上司といえども社員であり社員による評価は高いほうがいいのは当然だ。ただし「単にゴマすりが上手い」「社内営業が巧みである」などの理由ではいけない。

15.結果への執念が強い

結果への執念が強いことも重要だ。結果を出すためには、結果が出るまであきらめない姿勢を保ち続ける必要がある。

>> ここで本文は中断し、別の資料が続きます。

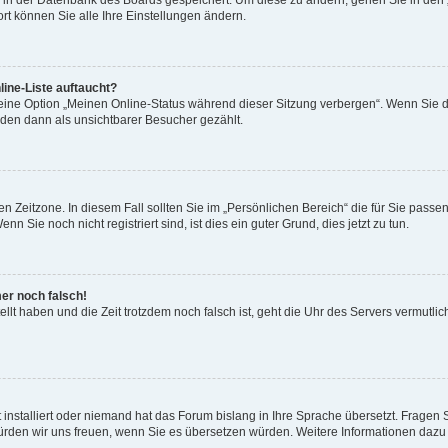
en in der Datenbank des Boards gespeichert. Um diese zu ändern, gehen Sie in den 
rt können Sie alle Ihre Einstellungen ändern.
ine-Liste auftaucht?
 eine Option „Meinen Online-Status während dieser Sitzung verbergen“. Wenn Sie d
rden dann als unsichtbarer Besucher gezählt.
n Zeitzone. In diesem Fall sollten Sie im „Persönlichen Bereich“ die für Sie passend
 Sie noch nicht registriert sind, ist dies ein guter Grund, dies jetzt zu tun.
mer noch falsch!
ellt haben und die Zeit trotzdem noch falsch ist, geht die Uhr des Servers vermutlic
 installiert oder niemand hat das Forum bislang in Ihre Sprache übersetzt. Fragen 
t, würden wir uns freuen, wenn Sie es übersetzen würden. Weitere Informationen da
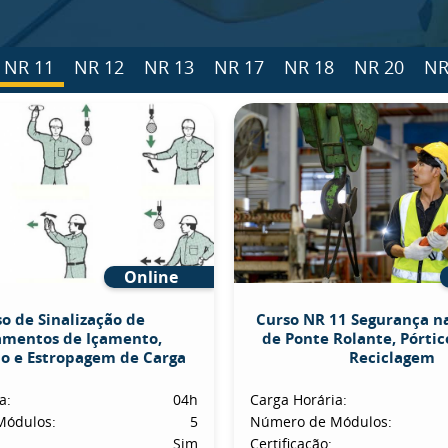
NR 11
NR 12
NR 13
NR 17
NR 18
NR 20
NR
Online
o de Sinalização de
Curso NR 11 Segurança n
amentos de Içamento,
de Ponte Rolante, Pórtico
o e Estropagem de Carga
Reciclagem
a:
04h
Carga Horária:
Módulos:
5
Número de Módulos:
Sim
Certificação:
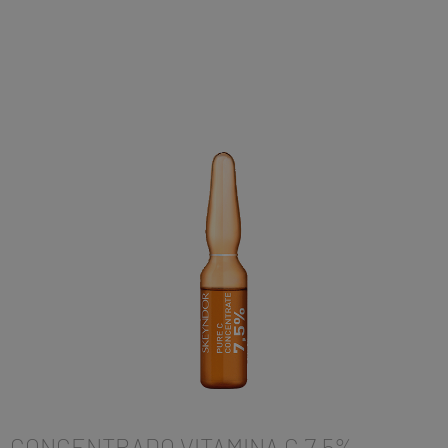
CONCENTRADO VITAMINA C 7,5%-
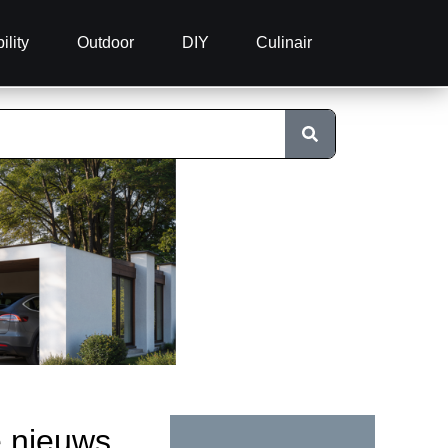
ility
Outdoor
DIY
Culinair
e nieuws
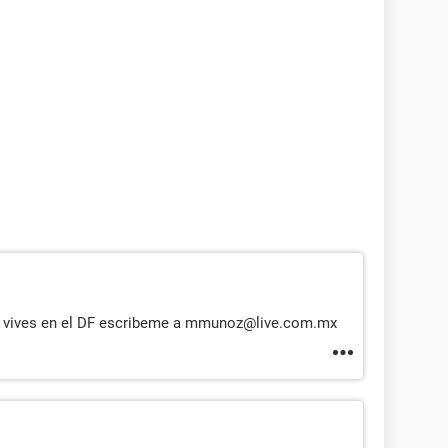
 si vives en el DF escribeme a mmunoz@live.com.mx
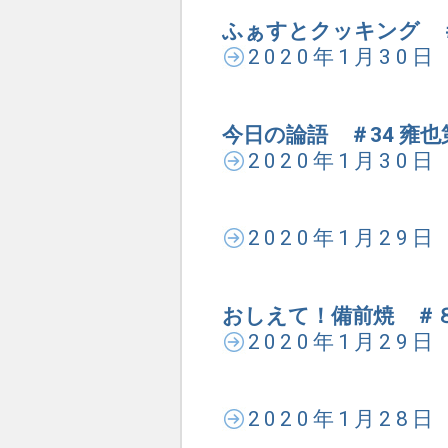
ふぁすとクッキング ＃
2020年1月30
今日の論語 ＃34 雍也
2020年1月30
2020年1月29
おしえて！備前焼 ＃
2020年1月29
2020年1月28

結果への執念が弱いと努力を放棄して途中で投げ出してしまいがちになる。失敗が続いてもくじけず決してあきらめない執念の強さがなければならない。

16.勉強家である

普段から読書やセミナーなどで仕事に必要な知識や情報をインプットし、自己研さんをしている社員が望ましい。例えば、平日夜や休日は自宅にこもってアニメやゲームなどにハマっている社員と比較すると、仮に能力や評価が同じだとした場合、どちらを昇進させるべきかは明らかだろう。

優秀な人の多くは、勉強家であり常に自己投資を行っている。

17.努力家である

優秀な人の多くは勉強家であり、さらには努力家でもある。課題に直面してもあきらめずコツコツと努力を続けることが期待できるだろう。「アイデアを出す」「試行錯誤を繰り返す」「解決策を見つけ出す」など地道な努力を続けることができる人は、貴重な存在だ。

18.Noと言える

Noと言えるかどうかも重要なポイントだ。特にリーダーのポジションへ昇進させる場合、Yesしか言わないYesマンを昇進させるのは非常にリスキーだ。

タスクに優先順位をつけて「不要不急のもの」「必要のないこと」などを行わないタイムマネジメントを行うには、Noと言うことが絶対に必要である。また近年はコンプライアンスの順守が厳しく求められている傾向だ。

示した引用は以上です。